I will not require Masses or the celebration of Sacraments to be suspended. The general rule and best practice is to keep informed and follow local diocesan protocol. Please send an e-mail to Fr. Perkins, and cc Laurie to let him know if you have cancelled Masses according to local protocol and the duration of time they will be cancelled.In San Antonio, Abp Gustavo issued a decree dispensing Sunday mass obligation and suspending masses in the diocese at least through March 31. I've heard, though, from two San Antonio Catholics who said that on one hand, there was no announcement of any sort on the Our Lady of the Atonement web page, and in fact OLA did hold masses -- the only masses in San Antonio, as one informed me.
So Bp Lopes issued a sorta-kinda policy, but not really, as long as Fr Lewis left a message with Laurie or something.
I have some reflections. Bp Lopes himself in his e-mail said
[CCC] §2181 states: “The Sunday Eucharist is the foundation and confirmation of all Christian practice. For this reason the faithful are obliged to participate in the Eucharist on days of obligation, unless excused for a serious reason (for example, illness, the care of infants) or dispensed by their own pastor. Those who deliberately fail in this obligation commit a grave sinThe bishops who suspend masses also dispense their faithful from the Sunday mass obligation in the same announcement. But Bp Lopes has made no general announcement on ordinariate policy. Instead, he's explicitly told his priests he won't suspend masses, and he's issued no decree dispensing obligations. How does this apply to ordinariate members who regularly attend mass at now-closed diocesan parishes?
And since there's no general policy in Bp Lopes's "diocese" on suspending mass, this leaves the faithful in a state of uncertainty. The local bishop, for instance, will have dispensed his diocese from the obligation, but ordinariate masses that are canceled in response to local practice won't have their faithful dispensed in the same way. Shouldn't Bp Lopes, as the bishop of those faithful, make things clearer in the same way the local bishops publish their dispensations?
Next, I wonder about the appearances here: Abp Gustavo suspends masses. Bp Lopes allows Fr Lewis to continue to hold them. This turns out to be the only mass in San Antonio. What does this do for relations between the ordinariate and the archdiocese? Also, a visitor noted that San Antonio civil authorities have banned gatherings of 500 or more.
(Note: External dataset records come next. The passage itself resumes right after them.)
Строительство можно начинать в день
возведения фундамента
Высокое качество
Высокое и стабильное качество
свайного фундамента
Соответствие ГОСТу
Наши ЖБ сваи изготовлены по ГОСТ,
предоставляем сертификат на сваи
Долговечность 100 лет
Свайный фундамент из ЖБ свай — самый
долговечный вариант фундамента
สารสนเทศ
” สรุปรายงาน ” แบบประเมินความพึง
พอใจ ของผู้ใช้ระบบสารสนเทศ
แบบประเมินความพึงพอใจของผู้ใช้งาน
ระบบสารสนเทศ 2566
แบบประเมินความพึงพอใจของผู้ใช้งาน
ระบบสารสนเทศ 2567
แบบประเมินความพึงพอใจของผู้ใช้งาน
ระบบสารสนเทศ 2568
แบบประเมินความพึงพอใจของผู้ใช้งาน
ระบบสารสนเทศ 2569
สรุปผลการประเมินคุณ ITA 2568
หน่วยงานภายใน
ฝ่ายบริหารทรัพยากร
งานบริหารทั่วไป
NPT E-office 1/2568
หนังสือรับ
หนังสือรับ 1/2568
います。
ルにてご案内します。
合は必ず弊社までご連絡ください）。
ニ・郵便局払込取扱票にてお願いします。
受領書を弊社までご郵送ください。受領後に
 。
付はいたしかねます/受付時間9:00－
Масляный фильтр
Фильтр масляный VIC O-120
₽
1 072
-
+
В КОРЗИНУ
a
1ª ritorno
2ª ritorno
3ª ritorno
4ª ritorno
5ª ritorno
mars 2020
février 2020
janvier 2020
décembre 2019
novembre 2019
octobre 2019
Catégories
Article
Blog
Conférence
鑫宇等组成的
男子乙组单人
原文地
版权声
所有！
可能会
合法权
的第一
But the OLA mass. as the only one in town, attracted more people than usual, which in the visitor's judgment may have put the mass over the limit. What are the implications there? Does anyone in Houston care? (I betcha Abp Gustavo will also have a reaction.)
And let's take up the question of communion in the hand. Bp Lopes's instruction is that, although local dioceses have suspended communion on the tongue, the ordinariate is going to push on with it -- indeed, I believe OLA administers the Sacrament by intinction, no exceptions. This strikes me as problematic from a best-practices point of view -- the advice from health authorities is to avoid contact, direct or indirect, between other people's hands and your face. But with intinction, the priest or deacon is dipping the Host into the wine -- certainly a humid environment -- and then pressing the Host onto the communicant's tongue.
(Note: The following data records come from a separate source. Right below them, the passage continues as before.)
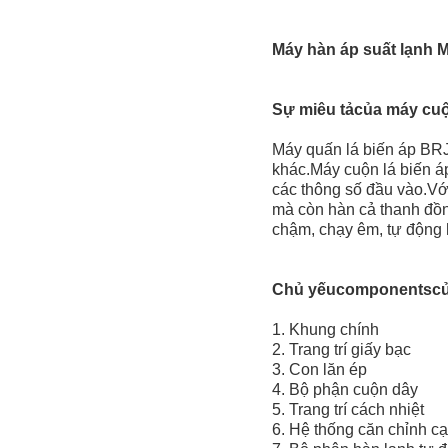
Máy hàn áp suất lạnh M
Sự miêu tả
của máy cuộ
Máy quấn lá biến áp BRJ
khác.Máy cuộn lá biến á
các thông số đầu vào.Vớ
mà còn hàn cả thanh đồn
chậm, chạy êm, tự động 
Chủ yếu
c
omponents
c
1. Khung chính
2. Trang trí giấy bạc
3. Con lăn ép
4. Bộ phận cuộn dây
5. Trang trí cách nhiệt
6. Hệ thống căn chỉnh c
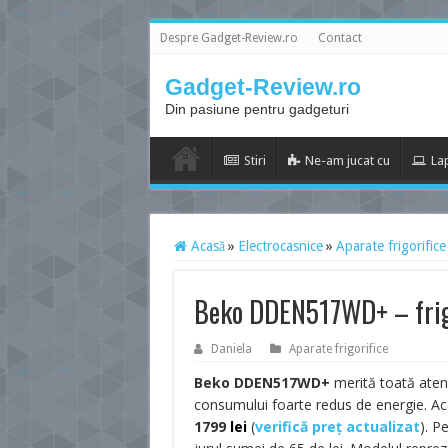
Despre Gadget-Review.ro
Contact
Gadget-Review.ro
Din pasiune pentru gadgeturi
Stiri
Ne-am jucat cu
La
Acasă
»
Electrocasnice
»
Aparate frigorifice
Beko DDEN517WD+ – frigi
Daniela
Aparate frigorifice
Beko DDEN517WD+
merită toată atenț
consumului foarte redus de energie. Ace
1799
lei
(
verifică preț actualizat
). P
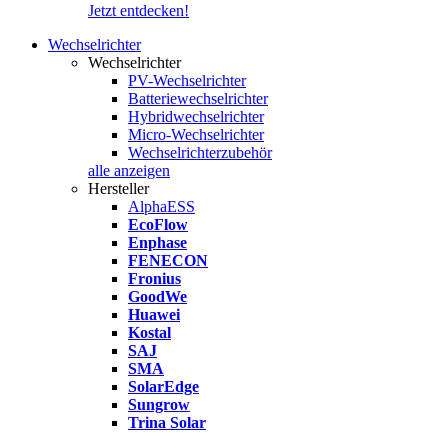
Jetzt entdecken!
Wechselrichter
Wechselrichter
PV-Wechselrichter
Batteriewechselrichter
Hybridwechselrichter
Micro-Wechselrichter
Wechselrichterzubehör
alle anzeigen
Hersteller
AlphaESS
EcoFlow
Enphase
FENECON
Fronius
GoodWe
Huawei
Kostal
SAJ
SMA
SolarEdge
Sungrow
Trina Solar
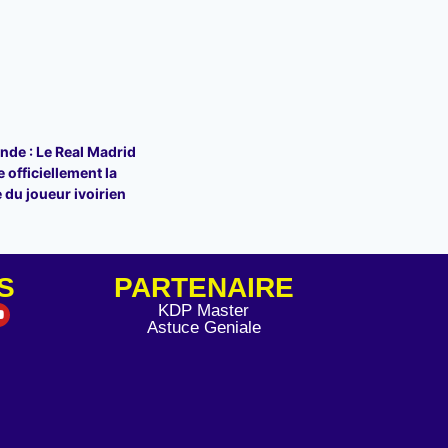
de : Le Real Madrid
 officiellement la
 du joueur ivoirien
S
PARTENAIRE
KDP Master
Astuce Geniale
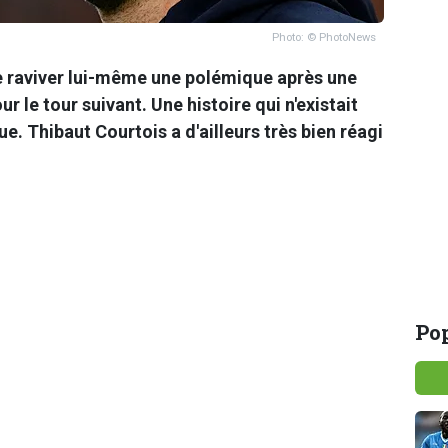
Photo: © PhotoNews
e raviver lui-même une polémique après une
ur le tour suivant. Une histoire qui n'existait
e. Thibaut Courtois a d'ailleurs très bien réagi
Pop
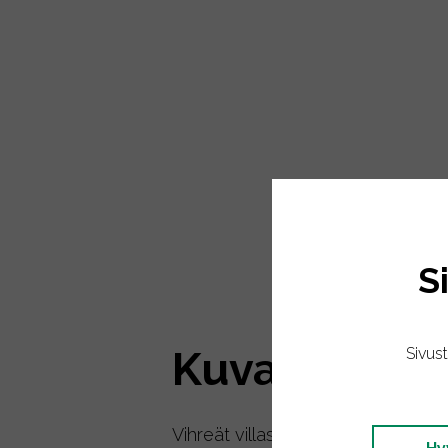
S
Kuvaus
Sivus
Vihreät villasukat, joissa on valko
At our parish, probably more than half have been receiving on the tongue, and contact between the EM's fingers and the communicant's tongue or face, unavoidable practically speaking, is pretty common. For the duration, reception on the tongue has been suspended at our parish. This seems like ordinary prudence and even charity toward the faithful. But Bp Lopes says push on! How will this play, not only with local bishops, but with the health authorities?
Someone will say the pastor can announce prior to the distribution that those who do not wish to receive the Sacrament on the tongue are free to remain in the pew or come forward for a blessing. But in that case, why come to mass physically at all? You'll get the same benefit by watching mass on TV, which is what the bishops and other Catholic spokesman are telling the faithful to do in any case.
The message being sent by Houston strikes me as passive-aggressive in the best Vaughn Treco style -- celebrate the hospital masses ad orientem, no matter it upsets the sisters who run the place. That served both poor Treco and the ordinariate counterproductively, it seems to me. No matter what the local bishop does, if you want to do things otherwise, screw the guy and go ahead. No matter how bad it looks, even if communion in the hand is licit and much healthier, screw 'em, don't mess with controversy, just tell 'em it's your way or the highway!
And if anyone genuinely wants to know the ordinariate's policy on masses in the pandemic, screw 'em! Follow the local bishop, or not, as the case may be! Questions? Just don't bother us in Houston! We're busy!
I wonder if Bp Lopes's pain meds or whatever else may be affecting his judgment.